恋愛と音楽が見事に融合した映画だった。最後にかけてまぁストーリーとしてはこうなるんだなっていうのがある程度読めるのだが、それでも歌の凄さというかレディ・ガガの凄さに感情が揺さぶられてしまった。久しぶりにかなり泣くことが出来た映画だった。
あなたは愛を貫けますか?
小さいライブバーで歌っていたウエイトレスのアリー。ひょんなことから人気ロックスターのジャックと出会い、大舞台で歌うことになる。そしてどんどんとスターへの階段を駆け上がっていくアリー、ジャックとの愛も深まっていくかと思いきや…というような内容だ。
例えばの話だが、日本だと男が外で働き、女が家の中にいるという考え方がまだまだ根強い。我々30代であっても、女性の方が稼いでいるというパターンはほとんど聞かないし、子育ては女性がやって夫は育休を取らない。

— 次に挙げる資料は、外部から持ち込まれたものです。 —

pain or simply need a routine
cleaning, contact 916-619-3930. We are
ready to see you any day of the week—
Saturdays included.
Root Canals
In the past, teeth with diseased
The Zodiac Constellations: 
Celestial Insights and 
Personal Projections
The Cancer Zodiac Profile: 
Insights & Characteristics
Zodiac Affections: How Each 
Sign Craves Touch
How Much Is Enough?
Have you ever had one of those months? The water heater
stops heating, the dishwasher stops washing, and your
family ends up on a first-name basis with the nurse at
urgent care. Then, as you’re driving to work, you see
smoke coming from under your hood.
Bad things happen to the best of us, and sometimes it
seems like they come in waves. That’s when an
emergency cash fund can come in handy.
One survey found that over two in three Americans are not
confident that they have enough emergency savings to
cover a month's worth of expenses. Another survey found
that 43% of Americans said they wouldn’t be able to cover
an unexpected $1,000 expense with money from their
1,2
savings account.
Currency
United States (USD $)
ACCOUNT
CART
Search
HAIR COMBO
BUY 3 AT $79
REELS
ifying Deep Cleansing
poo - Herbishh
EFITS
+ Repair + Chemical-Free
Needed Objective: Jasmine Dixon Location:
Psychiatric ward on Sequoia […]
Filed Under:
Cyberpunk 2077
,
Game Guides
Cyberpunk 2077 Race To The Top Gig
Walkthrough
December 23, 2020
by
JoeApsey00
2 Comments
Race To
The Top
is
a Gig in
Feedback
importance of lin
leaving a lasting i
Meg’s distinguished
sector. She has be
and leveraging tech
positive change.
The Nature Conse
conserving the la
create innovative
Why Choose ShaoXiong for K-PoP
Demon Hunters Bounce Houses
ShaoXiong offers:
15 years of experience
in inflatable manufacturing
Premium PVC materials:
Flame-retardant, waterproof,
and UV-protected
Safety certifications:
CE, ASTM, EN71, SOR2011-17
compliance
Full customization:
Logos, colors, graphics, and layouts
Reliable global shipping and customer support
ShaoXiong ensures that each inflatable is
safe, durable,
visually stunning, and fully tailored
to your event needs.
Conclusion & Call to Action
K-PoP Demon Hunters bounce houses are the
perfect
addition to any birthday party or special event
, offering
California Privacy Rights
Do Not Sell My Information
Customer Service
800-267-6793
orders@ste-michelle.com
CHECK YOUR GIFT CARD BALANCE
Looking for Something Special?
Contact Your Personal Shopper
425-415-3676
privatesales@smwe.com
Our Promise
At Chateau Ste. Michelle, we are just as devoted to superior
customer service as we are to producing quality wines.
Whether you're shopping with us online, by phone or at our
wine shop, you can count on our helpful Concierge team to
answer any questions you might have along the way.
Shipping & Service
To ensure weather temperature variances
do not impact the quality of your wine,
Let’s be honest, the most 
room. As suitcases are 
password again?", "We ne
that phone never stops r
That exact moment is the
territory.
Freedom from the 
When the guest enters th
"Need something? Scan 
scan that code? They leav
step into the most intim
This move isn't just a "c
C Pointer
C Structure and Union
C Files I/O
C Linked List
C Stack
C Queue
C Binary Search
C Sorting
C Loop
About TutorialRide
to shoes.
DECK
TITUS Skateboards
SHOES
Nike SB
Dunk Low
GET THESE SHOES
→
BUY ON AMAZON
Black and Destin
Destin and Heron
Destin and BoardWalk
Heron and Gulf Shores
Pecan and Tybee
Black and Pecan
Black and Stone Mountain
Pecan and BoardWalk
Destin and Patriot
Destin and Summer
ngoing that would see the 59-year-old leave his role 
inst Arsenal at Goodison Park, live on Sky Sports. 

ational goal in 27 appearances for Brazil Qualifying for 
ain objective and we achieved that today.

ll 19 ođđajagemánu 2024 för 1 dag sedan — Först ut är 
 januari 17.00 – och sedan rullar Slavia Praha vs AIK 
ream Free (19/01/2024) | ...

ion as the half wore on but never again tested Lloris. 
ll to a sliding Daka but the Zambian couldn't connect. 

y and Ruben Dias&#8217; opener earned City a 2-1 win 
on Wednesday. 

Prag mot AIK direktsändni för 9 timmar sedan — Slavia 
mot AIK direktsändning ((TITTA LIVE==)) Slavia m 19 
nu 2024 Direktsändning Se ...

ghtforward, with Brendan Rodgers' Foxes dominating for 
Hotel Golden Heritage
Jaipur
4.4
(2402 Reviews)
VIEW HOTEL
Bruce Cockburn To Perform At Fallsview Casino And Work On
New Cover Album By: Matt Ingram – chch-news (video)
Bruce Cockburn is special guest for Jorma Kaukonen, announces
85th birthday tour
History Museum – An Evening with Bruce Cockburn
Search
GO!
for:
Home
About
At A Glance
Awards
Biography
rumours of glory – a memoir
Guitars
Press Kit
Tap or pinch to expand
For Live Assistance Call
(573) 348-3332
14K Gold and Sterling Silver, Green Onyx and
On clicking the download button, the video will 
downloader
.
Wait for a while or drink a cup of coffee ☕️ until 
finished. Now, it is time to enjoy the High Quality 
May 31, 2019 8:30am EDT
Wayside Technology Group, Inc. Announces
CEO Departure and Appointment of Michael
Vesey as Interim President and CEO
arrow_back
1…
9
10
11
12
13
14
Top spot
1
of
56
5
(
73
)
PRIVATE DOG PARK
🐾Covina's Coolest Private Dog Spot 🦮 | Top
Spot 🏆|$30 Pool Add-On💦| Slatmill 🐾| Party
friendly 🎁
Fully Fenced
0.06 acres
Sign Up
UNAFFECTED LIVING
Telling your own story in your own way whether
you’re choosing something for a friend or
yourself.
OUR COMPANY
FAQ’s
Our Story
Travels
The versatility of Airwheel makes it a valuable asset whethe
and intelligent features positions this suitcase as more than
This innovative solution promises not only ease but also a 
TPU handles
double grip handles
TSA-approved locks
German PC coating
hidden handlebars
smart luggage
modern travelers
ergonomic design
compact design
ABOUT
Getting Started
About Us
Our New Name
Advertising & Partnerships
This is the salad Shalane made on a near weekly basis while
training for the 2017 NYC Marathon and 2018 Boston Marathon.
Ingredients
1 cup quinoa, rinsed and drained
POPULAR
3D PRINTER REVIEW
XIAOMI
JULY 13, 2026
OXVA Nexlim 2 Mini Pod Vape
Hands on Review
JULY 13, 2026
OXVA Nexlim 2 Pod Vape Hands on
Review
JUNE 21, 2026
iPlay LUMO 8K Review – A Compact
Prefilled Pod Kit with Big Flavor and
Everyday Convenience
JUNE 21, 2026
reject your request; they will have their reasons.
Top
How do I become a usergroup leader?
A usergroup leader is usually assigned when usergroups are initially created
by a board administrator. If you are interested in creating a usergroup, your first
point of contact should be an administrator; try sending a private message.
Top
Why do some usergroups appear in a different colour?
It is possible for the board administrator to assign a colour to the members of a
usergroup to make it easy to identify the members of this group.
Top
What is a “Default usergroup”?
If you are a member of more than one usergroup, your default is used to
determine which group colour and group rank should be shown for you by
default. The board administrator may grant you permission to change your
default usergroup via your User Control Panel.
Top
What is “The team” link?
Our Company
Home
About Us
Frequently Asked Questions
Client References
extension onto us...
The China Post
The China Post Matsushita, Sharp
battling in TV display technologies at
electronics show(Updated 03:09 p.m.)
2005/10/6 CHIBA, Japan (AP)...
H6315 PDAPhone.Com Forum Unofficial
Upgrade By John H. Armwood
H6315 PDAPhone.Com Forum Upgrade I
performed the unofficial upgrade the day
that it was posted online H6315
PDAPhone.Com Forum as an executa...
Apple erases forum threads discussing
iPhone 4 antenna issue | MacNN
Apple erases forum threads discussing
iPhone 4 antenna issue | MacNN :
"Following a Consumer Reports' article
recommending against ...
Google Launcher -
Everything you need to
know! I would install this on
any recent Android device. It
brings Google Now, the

では逆に女性の方が稼ぎが多くなって、自分のほうが稼ぎが少ない場合、愛を貫けるだろうか?変わらず彼女を好きでいられるだろうか?彼女の仕事のために、自分を捨てて専業主夫になることができるだろうか?
アリーがスターへと駆け上がっていく際、ジャックはそういう感覚を持っていたのではないだろうか。自分はもうロックスターになってから長く、あとはゆっくり下り坂でしかない。自分がアリーを見出して、一緒に歌っていきたいと思ったが、自分を置いてけぼりにして上に行ってしまった…
それでもジャックはアリーを愛し、アリーもまたジャックを愛していた。だからこそジャックは自分で立ち直ろう、アリーと一緒にいるために一生懸命努力をした。アリーもまた、ジャックと一緒に歌おうと考え、行動を起こした。しかし、もう動き出した時計は止まらなかった。
あなたの大事なことは何?
確かにスターになって売れることを夢見るのはいいことだし、それを目標に向けてがんばるのもいいと思う。だが、誰もがスターになれるわけではないし、何よりも最初に目指していたスターになるという目標が、必ずしもベストであるとは限らない。
出会った女性のために考えを変え、生き方を変え、目標を変えることもまったくおかしなことではない。これは映画内でも出てくる考え方で、船に乗っているときにちょっとだけと立ち寄った港に、数日、数ヶ月、数年居座ってしまった。しかしそれが今までで一番心地が良い、そんなときは身を委ねるのも大事だと。
若い頃から、子供の頃から思っていた夢を叶えることは難しいし、何より生きていればいろいろな人に出会い、影響を受けるものだ。影響を受けて自分の目標を変えることは何らおかしなことではない。アリーと出会い、自分の目標をアリーとの幸せな家庭に変更したジャックは間違いではなかった。
そんな生きることについても教えてくれた、いい映画だった。